There are many problems when I want to publish the demo to the world-wide-web.

Unable to connect to HPC

Since HPC in NYU Shanghai does not have a static public IP address, it is not possible to access the machine directly from the outside part of the NYU network. So, I need to find a way to break this NAT environment. There is an open-sourced software called ngrok, which allows users to run client mode on their NAT server and run server mode on their host server which has a public IP bind on it. When the user requests the IP address via the host server, the host server will connect the NAT server through the tunnel. The users, therefore, have access to content on the NAT server without a public IP.

Link To: ngrok

WebCam only be allowed on https

Another obstacle is the WebCam can only be launched on https (Http over TLS). So, I use letsencrypt to issue a certificate for a domain. (I used my own domain in this scenario, but we can also use those public domain services like nip.io or xip.io)

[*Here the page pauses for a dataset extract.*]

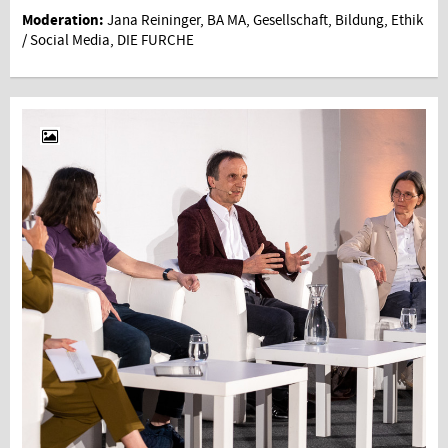
Moderation:
Jana Reininger, BA MA, Gesellschaft, Bildung, Ethik
/ Social Media, DIE FURCHE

When got certificates and keys from letsencrypt, we need the file privkey.pem for the private key and fullchain.pem for the certificate. The flask server can be start like this

Now the server should be started at :3003 with https encrypted.

Screenshots

November 25, 2019

Week 12: Final Proposal – Jinzhong

Name

BeautyMirror

Source

Paper: http://liusi-group.com/pdf/BeautyGAN-camera-ready_2.pdf

Pretrained Module: https://drive.google.com/drive/folders/1pgVqnF2-rnOxcUQ3SO4JwHUFTdiSe5t9

Presentation: https://docs.google.com/presentation/d/1DKCaDpAfye6AF4DmrT1d3hjaJCn3PrIQfMcUBAmh2-A/edit?usp=sharing

Inspirations

Nowadays, there are lots of beauty cams in the market that can beautify user’s portraits (transfer the style of makeups) and outputs a better-looking photo than the original one. However, users can either have limited options to select preset models or manually set some abstract configurations described by jargon. These configs indeed guarantee the quality of outcomes, and yet they limit the creativity. The face can be a very personal thing and should be customized based on users’ will.

So, here comes the BeautyMirror, a GAN network by Tsinghua University that extracts makeup features from a face in one image as a model and transfer the makeup style of the input image. The network will detect some feature points of faces, for example, the style of the nose, lip, eye shadow, etc.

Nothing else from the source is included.